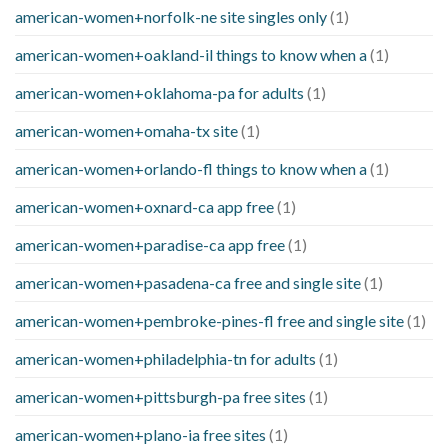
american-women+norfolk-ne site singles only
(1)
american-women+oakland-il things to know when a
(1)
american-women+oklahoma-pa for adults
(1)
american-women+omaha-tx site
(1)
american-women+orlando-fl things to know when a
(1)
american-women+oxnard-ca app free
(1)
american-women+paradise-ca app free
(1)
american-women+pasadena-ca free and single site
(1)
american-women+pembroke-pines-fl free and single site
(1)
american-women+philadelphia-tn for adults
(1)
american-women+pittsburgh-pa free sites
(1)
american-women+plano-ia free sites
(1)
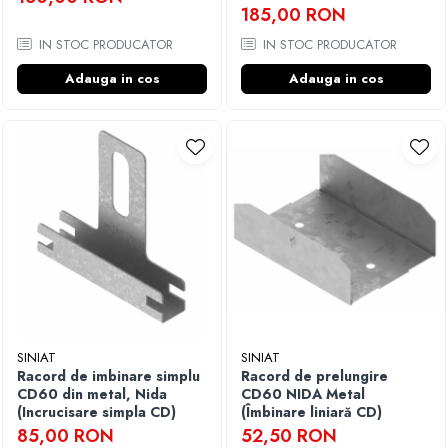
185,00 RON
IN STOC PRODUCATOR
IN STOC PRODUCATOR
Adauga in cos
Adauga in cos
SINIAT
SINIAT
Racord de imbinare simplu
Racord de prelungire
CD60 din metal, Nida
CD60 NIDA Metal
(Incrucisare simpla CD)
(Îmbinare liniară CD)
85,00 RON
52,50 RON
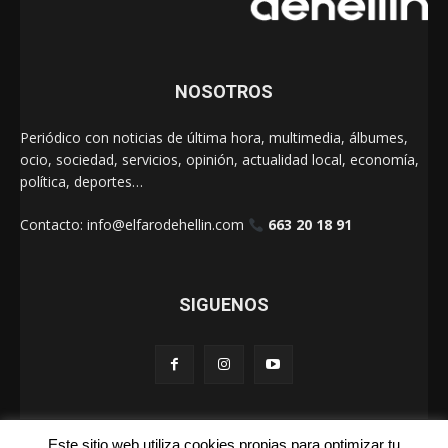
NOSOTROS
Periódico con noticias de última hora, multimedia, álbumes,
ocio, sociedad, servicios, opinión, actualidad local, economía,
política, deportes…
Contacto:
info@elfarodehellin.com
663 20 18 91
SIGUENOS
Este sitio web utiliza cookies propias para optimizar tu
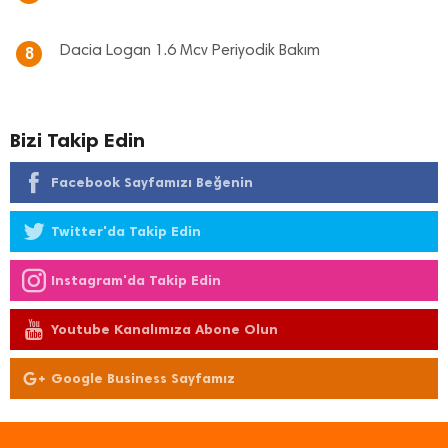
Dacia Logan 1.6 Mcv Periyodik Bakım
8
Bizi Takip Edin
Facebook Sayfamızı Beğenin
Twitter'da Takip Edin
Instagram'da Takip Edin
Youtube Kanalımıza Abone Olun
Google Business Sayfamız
—————
## Task instructions
Give back exactly the lines from the line with "ocio, sociedad, servicios, opinión, actualidad" through the end of the material above, and omit every picture.

## Result for this task
ocio, sociedad, servicios, opinión, actualidad local, economía,
política, deportes…
Contacto:
info@elfarodehellin.com
663 20 18 91
SIGUENOS
Este sitio web utiliza cookies propias para optimizar tu
Dacia Logan 1.6 Mcv Periyodik Bakım
8
Bizi Takip Edin
Facebook Sayfamızı Beğenin
Twitter'da Takip Edin
Instagram'da Takip Edin
Youtube Kanalımıza Abone Olun
Google Business Sayfamız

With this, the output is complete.